## Page-level text extractions
>>>
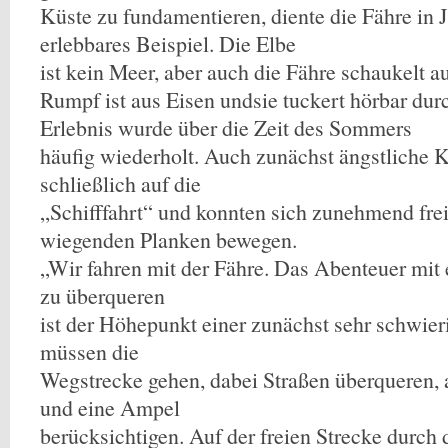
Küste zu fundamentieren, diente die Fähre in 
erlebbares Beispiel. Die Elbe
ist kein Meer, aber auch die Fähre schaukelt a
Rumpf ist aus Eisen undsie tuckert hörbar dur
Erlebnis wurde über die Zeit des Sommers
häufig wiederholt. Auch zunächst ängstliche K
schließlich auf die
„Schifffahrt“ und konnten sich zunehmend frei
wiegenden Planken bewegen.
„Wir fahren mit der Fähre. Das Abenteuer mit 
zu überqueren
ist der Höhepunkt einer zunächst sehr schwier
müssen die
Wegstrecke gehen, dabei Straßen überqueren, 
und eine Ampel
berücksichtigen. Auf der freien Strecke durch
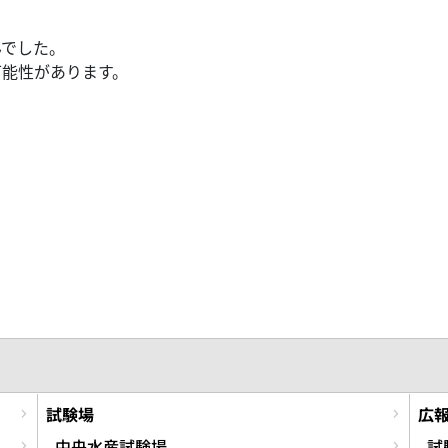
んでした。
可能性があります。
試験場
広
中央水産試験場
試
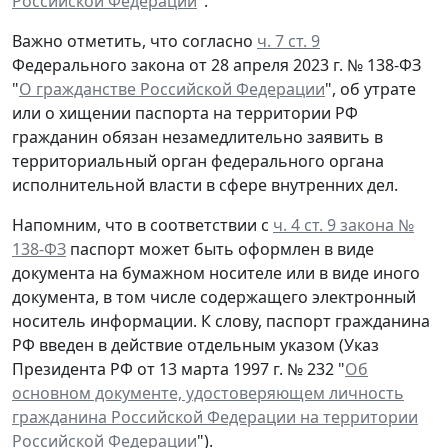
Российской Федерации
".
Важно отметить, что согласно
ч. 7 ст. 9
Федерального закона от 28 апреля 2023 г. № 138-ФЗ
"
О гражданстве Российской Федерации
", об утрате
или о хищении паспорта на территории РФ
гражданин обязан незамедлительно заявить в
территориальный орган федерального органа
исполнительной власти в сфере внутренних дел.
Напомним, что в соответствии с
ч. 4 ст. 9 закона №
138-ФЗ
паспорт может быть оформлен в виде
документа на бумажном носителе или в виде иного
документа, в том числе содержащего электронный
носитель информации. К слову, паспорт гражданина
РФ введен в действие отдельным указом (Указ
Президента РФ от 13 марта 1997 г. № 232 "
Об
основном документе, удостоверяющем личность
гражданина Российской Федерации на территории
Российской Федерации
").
<<<
>>>
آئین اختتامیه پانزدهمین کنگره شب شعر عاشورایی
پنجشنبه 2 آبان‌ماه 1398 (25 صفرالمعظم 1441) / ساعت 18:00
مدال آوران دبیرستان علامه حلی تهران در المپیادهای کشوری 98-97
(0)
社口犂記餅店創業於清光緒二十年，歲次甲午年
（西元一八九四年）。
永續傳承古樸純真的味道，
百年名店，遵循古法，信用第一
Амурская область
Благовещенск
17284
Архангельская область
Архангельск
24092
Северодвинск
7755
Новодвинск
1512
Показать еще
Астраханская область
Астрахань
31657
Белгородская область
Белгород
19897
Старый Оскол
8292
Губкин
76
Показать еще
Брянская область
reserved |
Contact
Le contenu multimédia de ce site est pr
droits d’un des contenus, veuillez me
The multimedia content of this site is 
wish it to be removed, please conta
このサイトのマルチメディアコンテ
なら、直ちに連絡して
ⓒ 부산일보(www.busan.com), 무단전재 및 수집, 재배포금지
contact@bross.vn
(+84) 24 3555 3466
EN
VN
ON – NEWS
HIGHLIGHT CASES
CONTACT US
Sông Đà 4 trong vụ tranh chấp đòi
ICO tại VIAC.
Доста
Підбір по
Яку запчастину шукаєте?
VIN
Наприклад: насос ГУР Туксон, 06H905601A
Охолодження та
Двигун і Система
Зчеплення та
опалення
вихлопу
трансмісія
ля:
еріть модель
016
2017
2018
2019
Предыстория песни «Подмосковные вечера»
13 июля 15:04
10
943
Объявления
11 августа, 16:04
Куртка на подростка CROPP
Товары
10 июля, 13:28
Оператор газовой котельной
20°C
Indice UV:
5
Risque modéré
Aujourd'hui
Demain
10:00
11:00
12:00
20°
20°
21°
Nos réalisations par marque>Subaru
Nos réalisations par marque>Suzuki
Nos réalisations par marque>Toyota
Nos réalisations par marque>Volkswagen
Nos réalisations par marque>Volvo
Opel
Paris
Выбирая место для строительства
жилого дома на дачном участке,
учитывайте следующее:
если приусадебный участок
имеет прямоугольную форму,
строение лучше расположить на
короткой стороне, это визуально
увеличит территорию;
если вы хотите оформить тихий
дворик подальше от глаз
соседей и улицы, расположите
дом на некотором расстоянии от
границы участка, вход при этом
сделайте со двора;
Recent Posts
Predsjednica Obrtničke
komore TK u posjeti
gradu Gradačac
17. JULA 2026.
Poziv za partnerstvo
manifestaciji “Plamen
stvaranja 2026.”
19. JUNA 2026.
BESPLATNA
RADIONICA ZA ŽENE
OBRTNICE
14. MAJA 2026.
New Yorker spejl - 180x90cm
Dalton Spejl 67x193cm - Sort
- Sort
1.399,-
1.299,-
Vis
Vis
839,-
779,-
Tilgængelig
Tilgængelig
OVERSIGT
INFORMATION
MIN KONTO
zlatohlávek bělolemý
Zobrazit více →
<<<
## Work request
Nothing but the lines above from the one containing "Küste zu fundamentieren, diente die Fähre in" through the one containing "häufig wiederholt. Auch zunächst ängstliche K" should appear in the answer, each repeated exactly.

## Your solution
Küste zu fundamentieren, diente die Fähre in 
erlebbares Beispiel. Die Elbe
ist kein Meer, aber auch die Fähre schaukelt a
Rumpf ist aus Eisen undsie tuckert hörbar dur
Erlebnis wurde über die Zeit des Sommers
häufig wiederholt. Auch zunächst ängstliche K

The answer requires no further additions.